§ **Task description**: Where pictures appear, omit them, and copy exactly only the lines from the start of the listing through the line containing "E’ davvero infinito", both included.

§ **Exercise data**:

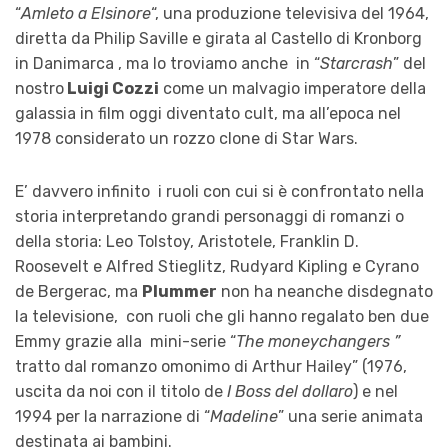
“
Amleto a Elsinore
“, una produzione televisiva del 1964,
— Julie Andrews Online (@JAOnlineNews)
diretta da Philip Saville e girata al Castello di Kronborg
February 5, 2021
in Danimarca , ma lo troviamo anche in “
Starcrash
” del
nostro
Luigi Cozzi
come un malvagio imperatore della
galassia in film oggi diventato cult, ma all’epoca nel
1978 considerato un rozzo clone di Star Wars.
E’ davvero infinito i ruoli con cui si è confrontato nella
storia interpretando grandi personaggi di romanzi o
della storia: Leo Tolstoy, Aristotele, Franklin D.
Roosevelt e Alfred Stieglitz, Rudyard Kipling e Cyrano
de Bergerac, ma
Plummer
non ha neanche disdegnato
la televisione, con ruoli che gli hanno regalato ben due
Emmy grazie alla mini-serie “
The moneychangers ”
tratto dal romanzo omonimo di Arthur Hailey” (1976,
uscita da noi con il titolo de
I Boss del dollaro
) e nel
1994 per la narrazione di “
Madeline
” una serie animata
destinata ai bambini.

§ **Solution to the exercise**:
“
Amleto a Elsinore
“, una produzione televisiva del 1964,
— Julie Andrews Online (@JAOnlineNews)
diretta da Philip Saville e girata al Castello di Kronborg
February 5, 2021
in Danimarca , ma lo troviamo anche in “
Starcrash
” del
nostro
Luigi Cozzi
come un malvagio imperatore della
galassia in film oggi diventato cult, ma all’epoca nel
1978 considerato un rozzo clone di Star Wars.
E’ davvero infinito i ruoli con cui si è confrontato nella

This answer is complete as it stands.